Douglas A. McIntyre is the co-founder, chief executive officer and editor in chief of 24/7 Wall St. and 24/7 Tempo. He has held these jobs since 2006.

McIntyre has written thousands of articles for 24/7 Wall St. He is an expert on corporate finance, the automotive industry, media companies and international finance. He has edited articles on national demographics, sports, personal income and travel.

His work has been quoted or mentioned in The New York Times, The Wall Street Journal, Los Angeles Times, The Washington Post, NBC News, Time, The New Yorker, HuffPost USA Today, Business Insider, Yahoo, AOL, MarketWatch, The Atlantic, Bloomberg, New York Post, Chicago Tribune, Forbes, The Guardian and many other major publications. McIntyre has been a guest on CNBC, the BBC and television and radio stations across the country.

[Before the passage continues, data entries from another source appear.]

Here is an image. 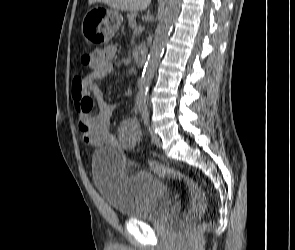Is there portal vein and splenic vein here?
Returning <instances> with one entry per match:
<instances>
[{"label":"portal vein and splenic vein","instance_id":"portal-vein-and-splenic-vein-1","mask_svg":"<svg viewBox=\"0 0 295 250\" xmlns=\"http://www.w3.org/2000/svg\"><path fill=\"white\" fill-rule=\"evenodd\" d=\"M136 21H134V22H132L131 24H130V26H132V27H136Z\"/></svg>","mask_w":295,"mask_h":250}]
</instances>
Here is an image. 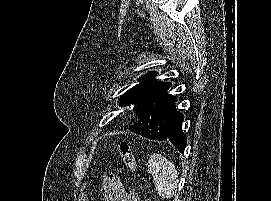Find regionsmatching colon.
I'll return each mask as SVG.
<instances>
[{
    "label": "colon",
    "mask_w": 271,
    "mask_h": 201,
    "mask_svg": "<svg viewBox=\"0 0 271 201\" xmlns=\"http://www.w3.org/2000/svg\"><path fill=\"white\" fill-rule=\"evenodd\" d=\"M116 151L125 167L129 171L134 172L136 169V161L130 144L127 142H120L116 145ZM131 201H137V198L132 196Z\"/></svg>",
    "instance_id": "colon-1"
}]
</instances>
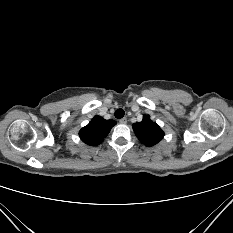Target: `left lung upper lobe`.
I'll use <instances>...</instances> for the list:
<instances>
[{
  "instance_id": "obj_1",
  "label": "left lung upper lobe",
  "mask_w": 233,
  "mask_h": 233,
  "mask_svg": "<svg viewBox=\"0 0 233 233\" xmlns=\"http://www.w3.org/2000/svg\"><path fill=\"white\" fill-rule=\"evenodd\" d=\"M133 130L138 139L146 146H154L164 137L163 130L151 121L149 115H144L141 122L134 123Z\"/></svg>"
}]
</instances>
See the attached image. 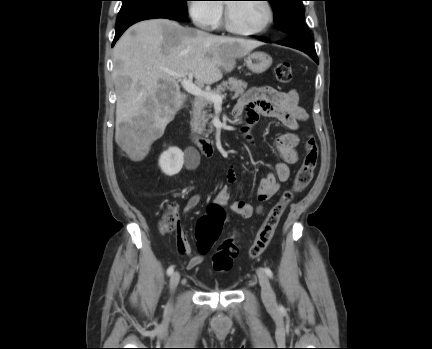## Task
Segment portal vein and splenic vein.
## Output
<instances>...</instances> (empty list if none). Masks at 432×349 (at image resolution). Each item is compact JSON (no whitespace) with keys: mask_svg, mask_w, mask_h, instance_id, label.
<instances>
[{"mask_svg":"<svg viewBox=\"0 0 432 349\" xmlns=\"http://www.w3.org/2000/svg\"><path fill=\"white\" fill-rule=\"evenodd\" d=\"M165 72L169 76L174 77L176 79H179V81L181 82V85L183 86V88L187 92H189L190 94H193L195 96L204 97L206 99L211 100L214 104H219V105L222 104V100L225 98V95L216 94V93H213L211 91H205L201 87H199L196 84H194L193 80H192L193 79V74L192 73L179 74V73H177L175 71L168 70V69H165ZM181 77H182V79H181Z\"/></svg>","mask_w":432,"mask_h":349,"instance_id":"portal-vein-and-splenic-vein-1","label":"portal vein and splenic vein"}]
</instances>
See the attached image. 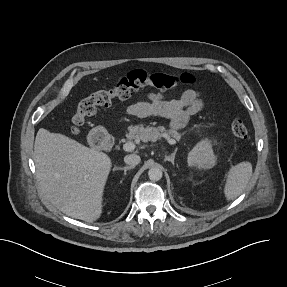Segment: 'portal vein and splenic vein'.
<instances>
[{
  "label": "portal vein and splenic vein",
  "instance_id": "1",
  "mask_svg": "<svg viewBox=\"0 0 287 287\" xmlns=\"http://www.w3.org/2000/svg\"><path fill=\"white\" fill-rule=\"evenodd\" d=\"M167 142L170 144V145H175L176 144V141L168 136H165ZM123 149L124 151L126 152H130V151H133L135 149V145L134 143L132 142H127L123 145Z\"/></svg>",
  "mask_w": 287,
  "mask_h": 287
}]
</instances>
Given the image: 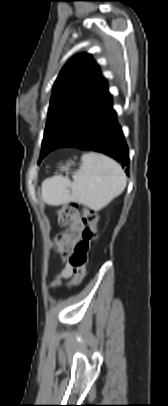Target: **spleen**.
Segmentation results:
<instances>
[{
	"label": "spleen",
	"instance_id": "spleen-1",
	"mask_svg": "<svg viewBox=\"0 0 168 406\" xmlns=\"http://www.w3.org/2000/svg\"><path fill=\"white\" fill-rule=\"evenodd\" d=\"M72 179L56 175L44 180L43 200L56 206L76 202L99 211L123 192L127 180L119 163L94 152L81 157L80 168L73 173Z\"/></svg>",
	"mask_w": 168,
	"mask_h": 406
}]
</instances>
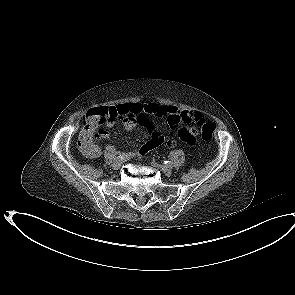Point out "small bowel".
Wrapping results in <instances>:
<instances>
[{"instance_id":"obj_1","label":"small bowel","mask_w":295,"mask_h":295,"mask_svg":"<svg viewBox=\"0 0 295 295\" xmlns=\"http://www.w3.org/2000/svg\"><path fill=\"white\" fill-rule=\"evenodd\" d=\"M108 112L104 120L87 121V125L82 129L87 137L91 139V148L84 154L89 158H96L101 154V149L97 143L100 139L108 138V133L102 126L112 127L116 118H121L124 129L133 130L137 124L147 128L152 136L148 142L138 151L139 155L145 154L151 149H158L161 145L173 147L177 141L187 144L194 143L193 123L201 118L200 113L179 110L176 107L162 105L157 102L148 103H125L110 107H100ZM146 115L162 117L166 120L170 130L175 133L176 137H166L155 128L154 123ZM184 124L186 127H181ZM95 138V142H93Z\"/></svg>"}]
</instances>
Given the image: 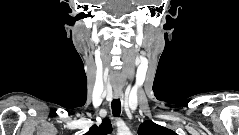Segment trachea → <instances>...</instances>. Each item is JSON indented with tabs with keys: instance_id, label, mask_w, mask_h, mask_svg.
I'll list each match as a JSON object with an SVG mask.
<instances>
[{
	"instance_id": "trachea-1",
	"label": "trachea",
	"mask_w": 239,
	"mask_h": 135,
	"mask_svg": "<svg viewBox=\"0 0 239 135\" xmlns=\"http://www.w3.org/2000/svg\"><path fill=\"white\" fill-rule=\"evenodd\" d=\"M112 113L113 116L118 117L121 113V102L120 99H113L112 101Z\"/></svg>"
}]
</instances>
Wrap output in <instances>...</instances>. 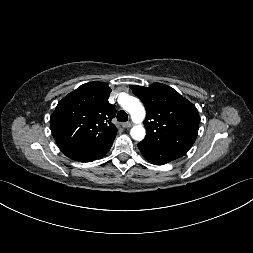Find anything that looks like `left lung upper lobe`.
<instances>
[{
    "instance_id": "1",
    "label": "left lung upper lobe",
    "mask_w": 253,
    "mask_h": 253,
    "mask_svg": "<svg viewBox=\"0 0 253 253\" xmlns=\"http://www.w3.org/2000/svg\"><path fill=\"white\" fill-rule=\"evenodd\" d=\"M130 88L146 108V137L142 142L187 153L198 134L197 108L165 84Z\"/></svg>"
}]
</instances>
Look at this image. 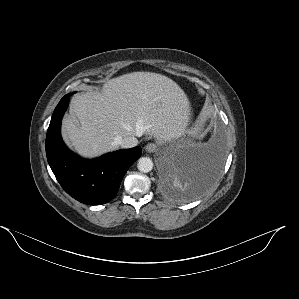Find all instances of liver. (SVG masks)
Segmentation results:
<instances>
[{"label": "liver", "mask_w": 299, "mask_h": 299, "mask_svg": "<svg viewBox=\"0 0 299 299\" xmlns=\"http://www.w3.org/2000/svg\"><path fill=\"white\" fill-rule=\"evenodd\" d=\"M190 119V103L170 78L133 72L104 84L102 93L76 94L62 135L83 157H96L118 147L117 137L151 135L159 141L180 137Z\"/></svg>", "instance_id": "obj_1"}]
</instances>
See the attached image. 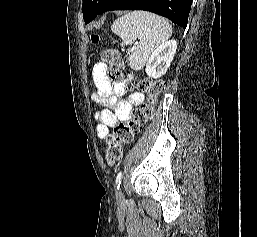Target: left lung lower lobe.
Here are the masks:
<instances>
[{
  "label": "left lung lower lobe",
  "mask_w": 257,
  "mask_h": 237,
  "mask_svg": "<svg viewBox=\"0 0 257 237\" xmlns=\"http://www.w3.org/2000/svg\"><path fill=\"white\" fill-rule=\"evenodd\" d=\"M191 4L192 0H108L98 14L112 10H146L167 17L185 29Z\"/></svg>",
  "instance_id": "left-lung-lower-lobe-1"
}]
</instances>
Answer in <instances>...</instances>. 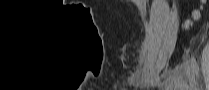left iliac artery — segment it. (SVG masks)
I'll return each instance as SVG.
<instances>
[{
  "label": "left iliac artery",
  "mask_w": 209,
  "mask_h": 90,
  "mask_svg": "<svg viewBox=\"0 0 209 90\" xmlns=\"http://www.w3.org/2000/svg\"><path fill=\"white\" fill-rule=\"evenodd\" d=\"M190 62H191V66H192V69H193V73L196 76H198V74H199V67H198L196 59L193 56H191Z\"/></svg>",
  "instance_id": "obj_1"
}]
</instances>
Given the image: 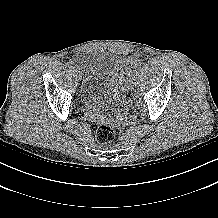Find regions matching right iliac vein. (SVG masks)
Segmentation results:
<instances>
[{
  "mask_svg": "<svg viewBox=\"0 0 218 218\" xmlns=\"http://www.w3.org/2000/svg\"><path fill=\"white\" fill-rule=\"evenodd\" d=\"M75 77L77 80H79V74L77 72L75 73Z\"/></svg>",
  "mask_w": 218,
  "mask_h": 218,
  "instance_id": "right-iliac-vein-1",
  "label": "right iliac vein"
}]
</instances>
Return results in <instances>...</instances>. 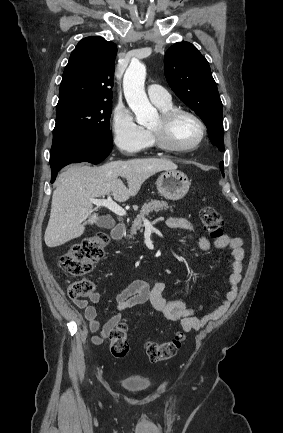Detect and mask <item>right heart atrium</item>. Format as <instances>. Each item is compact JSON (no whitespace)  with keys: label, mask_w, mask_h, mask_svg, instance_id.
Listing matches in <instances>:
<instances>
[{"label":"right heart atrium","mask_w":283,"mask_h":433,"mask_svg":"<svg viewBox=\"0 0 283 433\" xmlns=\"http://www.w3.org/2000/svg\"><path fill=\"white\" fill-rule=\"evenodd\" d=\"M111 138L115 148L125 155H136L142 145L152 141L150 133L135 122L132 112L115 106L110 115Z\"/></svg>","instance_id":"1"}]
</instances>
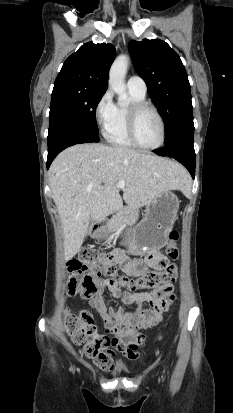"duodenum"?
I'll return each instance as SVG.
<instances>
[{
	"mask_svg": "<svg viewBox=\"0 0 233 413\" xmlns=\"http://www.w3.org/2000/svg\"><path fill=\"white\" fill-rule=\"evenodd\" d=\"M106 224H107L106 221H101V222L96 223V224L93 226V229H92L93 234H96V233H97L100 229H102Z\"/></svg>",
	"mask_w": 233,
	"mask_h": 413,
	"instance_id": "1",
	"label": "duodenum"
}]
</instances>
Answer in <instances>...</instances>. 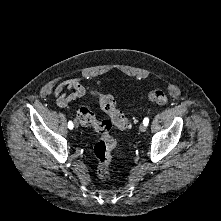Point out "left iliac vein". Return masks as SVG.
Returning <instances> with one entry per match:
<instances>
[{
	"label": "left iliac vein",
	"mask_w": 221,
	"mask_h": 221,
	"mask_svg": "<svg viewBox=\"0 0 221 221\" xmlns=\"http://www.w3.org/2000/svg\"><path fill=\"white\" fill-rule=\"evenodd\" d=\"M139 130H140L141 132H145V131L147 130V126H145L144 124H141V125L139 126Z\"/></svg>",
	"instance_id": "4c4485c4"
}]
</instances>
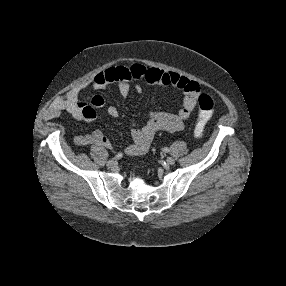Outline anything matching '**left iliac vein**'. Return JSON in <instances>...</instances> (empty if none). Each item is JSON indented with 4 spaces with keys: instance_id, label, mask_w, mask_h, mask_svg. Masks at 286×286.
I'll list each match as a JSON object with an SVG mask.
<instances>
[{
    "instance_id": "obj_1",
    "label": "left iliac vein",
    "mask_w": 286,
    "mask_h": 286,
    "mask_svg": "<svg viewBox=\"0 0 286 286\" xmlns=\"http://www.w3.org/2000/svg\"><path fill=\"white\" fill-rule=\"evenodd\" d=\"M166 162H167L168 165H173L175 163V159L172 158V157H168L166 159Z\"/></svg>"
}]
</instances>
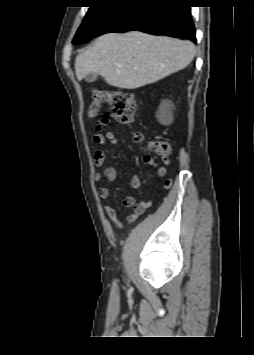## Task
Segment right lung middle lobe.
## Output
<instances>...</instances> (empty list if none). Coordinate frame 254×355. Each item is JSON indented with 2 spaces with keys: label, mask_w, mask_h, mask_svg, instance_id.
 I'll use <instances>...</instances> for the list:
<instances>
[{
  "label": "right lung middle lobe",
  "mask_w": 254,
  "mask_h": 355,
  "mask_svg": "<svg viewBox=\"0 0 254 355\" xmlns=\"http://www.w3.org/2000/svg\"><path fill=\"white\" fill-rule=\"evenodd\" d=\"M120 4L122 3L105 1L95 3L91 6L77 31L74 40H90Z\"/></svg>",
  "instance_id": "dd1d6c3e"
}]
</instances>
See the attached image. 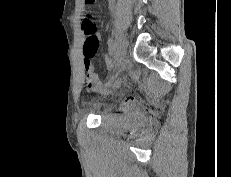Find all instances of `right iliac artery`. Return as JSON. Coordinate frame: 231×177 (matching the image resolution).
Instances as JSON below:
<instances>
[{
    "label": "right iliac artery",
    "mask_w": 231,
    "mask_h": 177,
    "mask_svg": "<svg viewBox=\"0 0 231 177\" xmlns=\"http://www.w3.org/2000/svg\"><path fill=\"white\" fill-rule=\"evenodd\" d=\"M109 55L113 57L115 55V43L112 38L108 40Z\"/></svg>",
    "instance_id": "obj_1"
}]
</instances>
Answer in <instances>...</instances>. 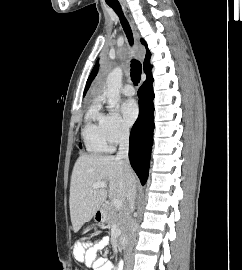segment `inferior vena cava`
<instances>
[{"label":"inferior vena cava","mask_w":242,"mask_h":270,"mask_svg":"<svg viewBox=\"0 0 242 270\" xmlns=\"http://www.w3.org/2000/svg\"><path fill=\"white\" fill-rule=\"evenodd\" d=\"M128 151H129V130L124 129L121 133L120 139H119V150L117 152L116 158L118 160H122L126 170L128 172H131L132 169L129 164L128 159ZM128 189H127V216L129 220V245L126 252V266L127 270H131L133 266V247L136 241V232H137V223L132 218V213L135 210V199H136V183L131 178V176L128 174Z\"/></svg>","instance_id":"obj_1"}]
</instances>
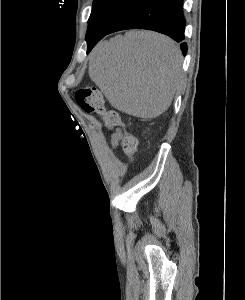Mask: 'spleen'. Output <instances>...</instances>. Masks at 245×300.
I'll list each match as a JSON object with an SVG mask.
<instances>
[{
	"label": "spleen",
	"mask_w": 245,
	"mask_h": 300,
	"mask_svg": "<svg viewBox=\"0 0 245 300\" xmlns=\"http://www.w3.org/2000/svg\"><path fill=\"white\" fill-rule=\"evenodd\" d=\"M182 55L168 37L131 31L101 43L89 76L119 111L154 118L171 105L181 79Z\"/></svg>",
	"instance_id": "3e777b00"
}]
</instances>
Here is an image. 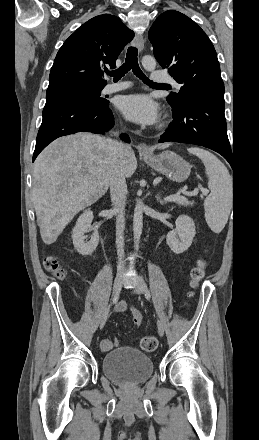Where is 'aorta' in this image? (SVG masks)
Segmentation results:
<instances>
[{"mask_svg": "<svg viewBox=\"0 0 259 440\" xmlns=\"http://www.w3.org/2000/svg\"><path fill=\"white\" fill-rule=\"evenodd\" d=\"M142 66L147 71H153L156 68V60L151 56H144L142 58ZM143 227V210L141 203H137L134 209L133 217V235H134V247L136 250L139 248V242L142 234Z\"/></svg>", "mask_w": 259, "mask_h": 440, "instance_id": "762f6f07", "label": "aorta"}]
</instances>
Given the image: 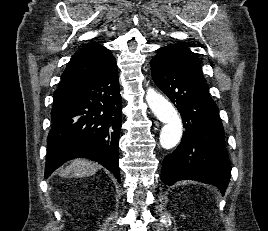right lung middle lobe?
I'll return each mask as SVG.
<instances>
[{
  "mask_svg": "<svg viewBox=\"0 0 268 231\" xmlns=\"http://www.w3.org/2000/svg\"><path fill=\"white\" fill-rule=\"evenodd\" d=\"M72 94V91H60V92H54L53 94V105H60L64 101H66L70 95Z\"/></svg>",
  "mask_w": 268,
  "mask_h": 231,
  "instance_id": "dd1d6c3e",
  "label": "right lung middle lobe"
}]
</instances>
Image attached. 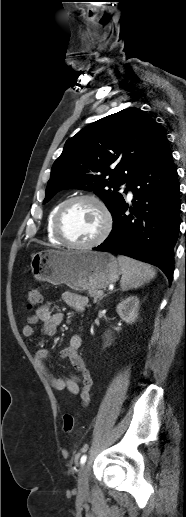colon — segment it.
I'll list each match as a JSON object with an SVG mask.
<instances>
[{"instance_id": "obj_1", "label": "colon", "mask_w": 186, "mask_h": 517, "mask_svg": "<svg viewBox=\"0 0 186 517\" xmlns=\"http://www.w3.org/2000/svg\"><path fill=\"white\" fill-rule=\"evenodd\" d=\"M42 303V296L37 288H32L29 290L26 305L29 309H33L39 306ZM75 426V417L71 413H66L63 416V431L65 433H70L74 429Z\"/></svg>"}]
</instances>
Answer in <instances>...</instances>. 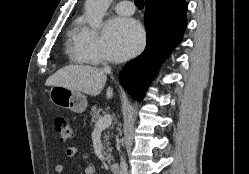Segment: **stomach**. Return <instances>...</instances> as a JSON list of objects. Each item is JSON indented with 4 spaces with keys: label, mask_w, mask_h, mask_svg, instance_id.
<instances>
[{
    "label": "stomach",
    "mask_w": 249,
    "mask_h": 174,
    "mask_svg": "<svg viewBox=\"0 0 249 174\" xmlns=\"http://www.w3.org/2000/svg\"><path fill=\"white\" fill-rule=\"evenodd\" d=\"M50 101L56 106L70 109L76 113H82L87 107L85 95L76 90L63 86H52L49 91Z\"/></svg>",
    "instance_id": "obj_1"
}]
</instances>
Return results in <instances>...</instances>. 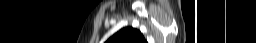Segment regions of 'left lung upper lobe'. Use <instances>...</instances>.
Wrapping results in <instances>:
<instances>
[{
    "label": "left lung upper lobe",
    "mask_w": 256,
    "mask_h": 43,
    "mask_svg": "<svg viewBox=\"0 0 256 43\" xmlns=\"http://www.w3.org/2000/svg\"><path fill=\"white\" fill-rule=\"evenodd\" d=\"M107 43H147L140 31L131 27L123 28L111 38Z\"/></svg>",
    "instance_id": "1"
}]
</instances>
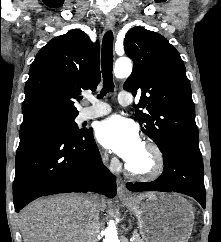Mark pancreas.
I'll return each mask as SVG.
<instances>
[{"instance_id":"1","label":"pancreas","mask_w":221,"mask_h":242,"mask_svg":"<svg viewBox=\"0 0 221 242\" xmlns=\"http://www.w3.org/2000/svg\"><path fill=\"white\" fill-rule=\"evenodd\" d=\"M133 235L135 237L133 242H144L138 233L134 232Z\"/></svg>"}]
</instances>
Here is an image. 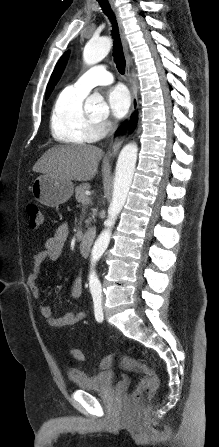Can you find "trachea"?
<instances>
[{
  "label": "trachea",
  "mask_w": 219,
  "mask_h": 447,
  "mask_svg": "<svg viewBox=\"0 0 219 447\" xmlns=\"http://www.w3.org/2000/svg\"><path fill=\"white\" fill-rule=\"evenodd\" d=\"M97 1L99 2L105 15L109 18V20L112 23V37L114 39L113 57L119 73L124 74L126 61L123 53V48L120 40L119 29L115 14L111 9L108 0H97Z\"/></svg>",
  "instance_id": "1"
}]
</instances>
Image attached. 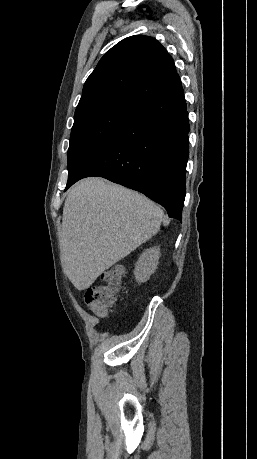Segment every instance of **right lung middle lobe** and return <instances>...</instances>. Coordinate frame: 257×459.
I'll return each instance as SVG.
<instances>
[{"label": "right lung middle lobe", "mask_w": 257, "mask_h": 459, "mask_svg": "<svg viewBox=\"0 0 257 459\" xmlns=\"http://www.w3.org/2000/svg\"><path fill=\"white\" fill-rule=\"evenodd\" d=\"M135 111L124 106H109L74 118L68 149V178L104 148Z\"/></svg>", "instance_id": "right-lung-middle-lobe-1"}]
</instances>
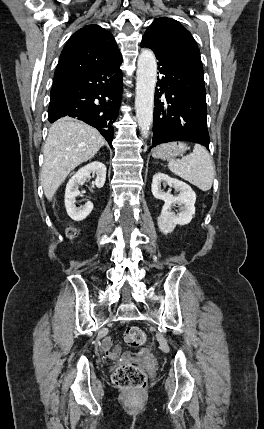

A magna cum laude graduate of Harvard College, McIntyre also was president of The Harvard Advocate. Founded in 1866, the Advocate is the oldest college publication in the United States.

TheStreet.com, Comps.com and Edgar Online are some of the public companies for which McIntyre served on the board of directors. He was a Vicinity Corporation board member when the company was sold to Microsoft in 2002. He served on the audit committees of some of these companies.

McIntyre has been the CEO of FutureSource, a provider of trading terminals and news to commodities and futures traders. He was president of Switchboard, the online phone directory company. He served as chairman and CEO of On2 Technologies, the video compression company that provided video compression software for Adobe’s Flash. Google bought On2 in 2009.